I was surprised and excited to see that my blog post last week garnered an unusual amount of attention. I posted a new version of my learning environment components list, and received comments and feedback (on and off line) that prompted me to make additional changes. I thank especially Stephen Downes and Harold Jarche for their comments.
In reading blogs last week, I was also re-introduced to Jane Hart’s thinking about changing roles of the learning professional, and since my upcoming presentations are to learning professionals about our emerging curating role, Jane’s perspective provided new dimensions for me to consider. The newest graphic on learning components is attached at the end of this post, and I continue to welcome comments on it.
The experiences of the week were really an object lesson in the power of blogging. Working solo in my office in Delaware, I can be connected to well-known thinkers and hard-working professionals – and we can share differing perspectives, offer helpful critique, vent our concerns, build on each other’s ideas, discover what’s new, identify important trends, and so much more. For me, blogging is an important exercise that helps me to process what I think into something relatively coherent – to “see what I say” so to speak.
Since I have a foot in both the academic world and the practitioner world, I also appreciate how immediate blogging can be in terms of getting ideas out for a fair hearing. The act of getting our thoughts out of our head and onto the screen is one important step, and when we spread those ideas and invite feedback, our approaches and emerging frameworks can move forward far more quickly than through a more formal publishing route.

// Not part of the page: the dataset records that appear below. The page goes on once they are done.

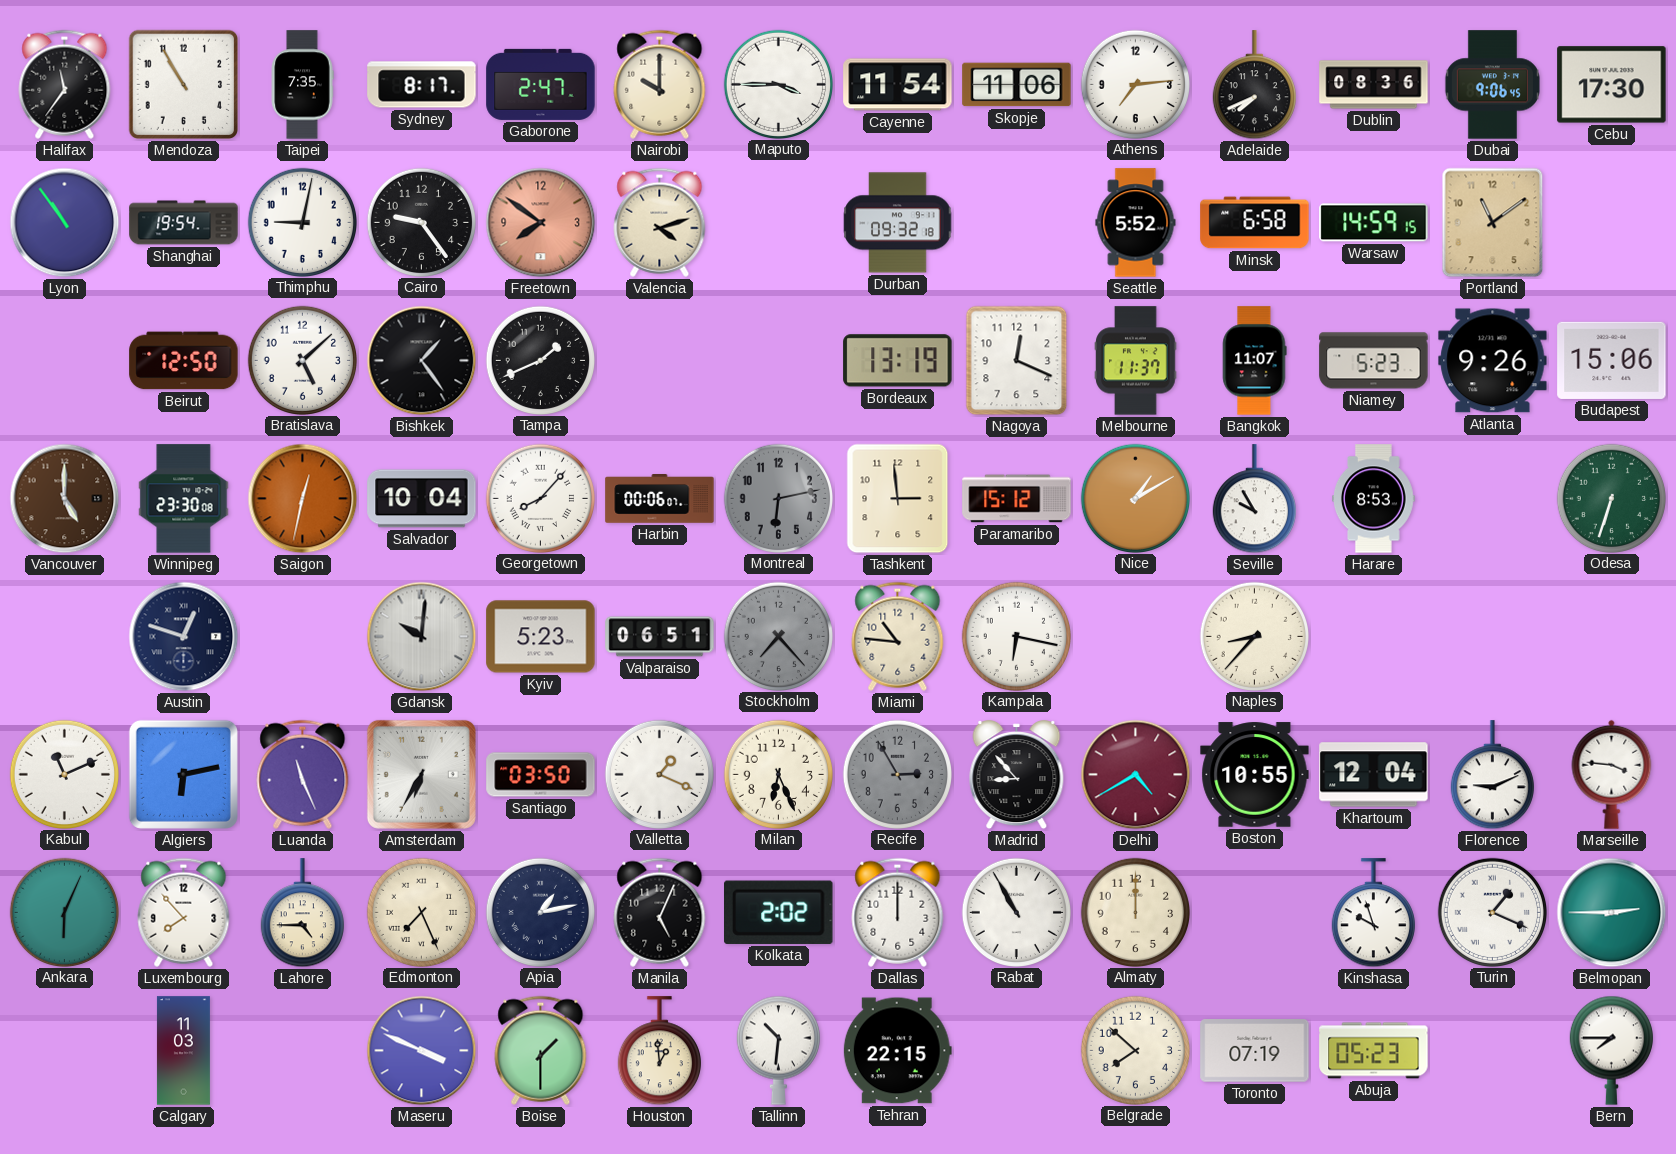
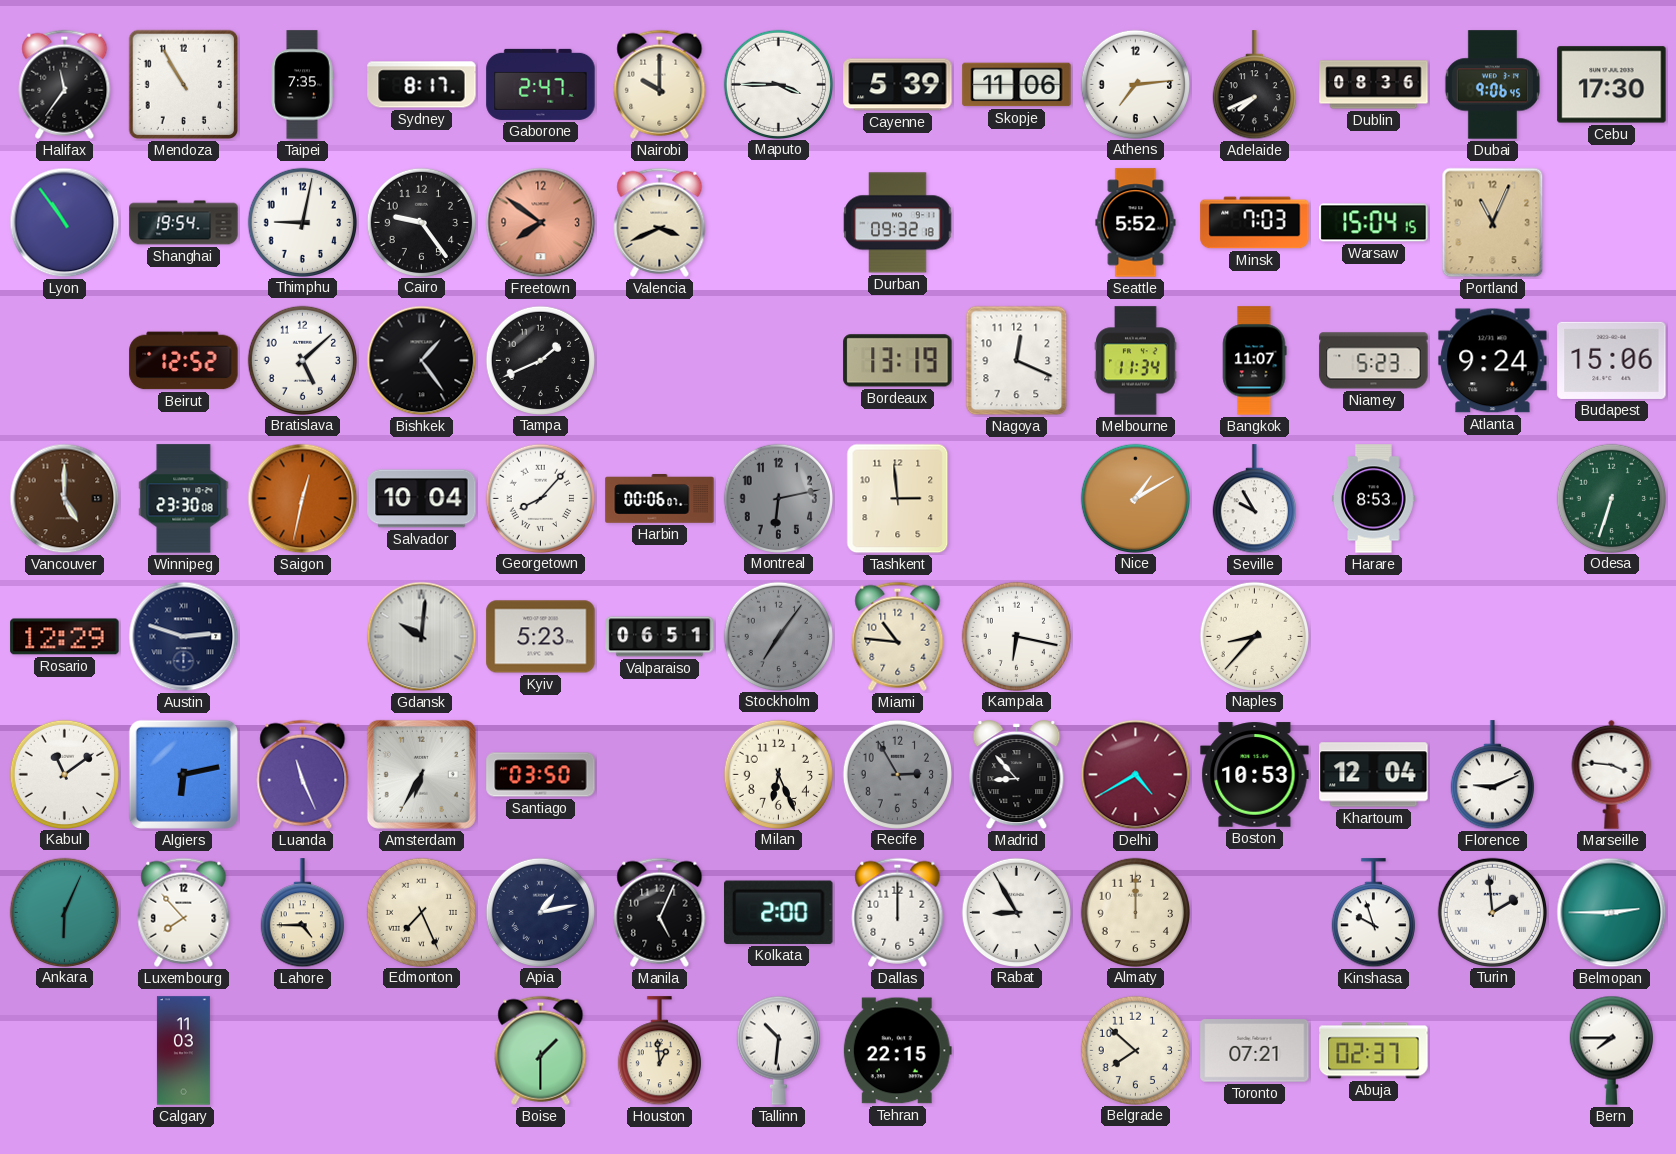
Cayenne: 11:54 -> 5:39
Valencia: 4:12 -> 3:41
Minsk: 6:58 -> 7:03
Warsaw: 14:59 -> 15:04
Portland: 11:09 -> 11:04
Beirut: 12:50 -> 12:52
Melbourne: 11:37 -> 11:34
Atlanta: 9:26 -> 9:24
Paramaribo: 15:12 -> none
Rosario: none -> 12:29
Austin: 12:48 -> 2:48
Stockholm: 7:23 -> 7:06
Kabul: 11:11 -> 11:09
Valletta: 1:19 -> none
Boston: 10:55 -> 10:53
Kolkata: 2:02 -> 2:00
Rabat: 10:55 -> 8:55
Turin: 1:19 -> 1:59
Maseru: 3:49 -> none
Toronto: 07:19 -> 07:21
Abuja: 05:23 -> 02:37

Some people may think that the simplicity of Twitter has bumped blogging off the map, but my experience is that the most helpful “tweets” are links to longer-form articles and blog posts. Many of these materials exist only on the internet – they haven’t yet been expanded into books or offered as conference presentations. Blogs have been a very important part of my professional development, and I often share my blog roll to get others started.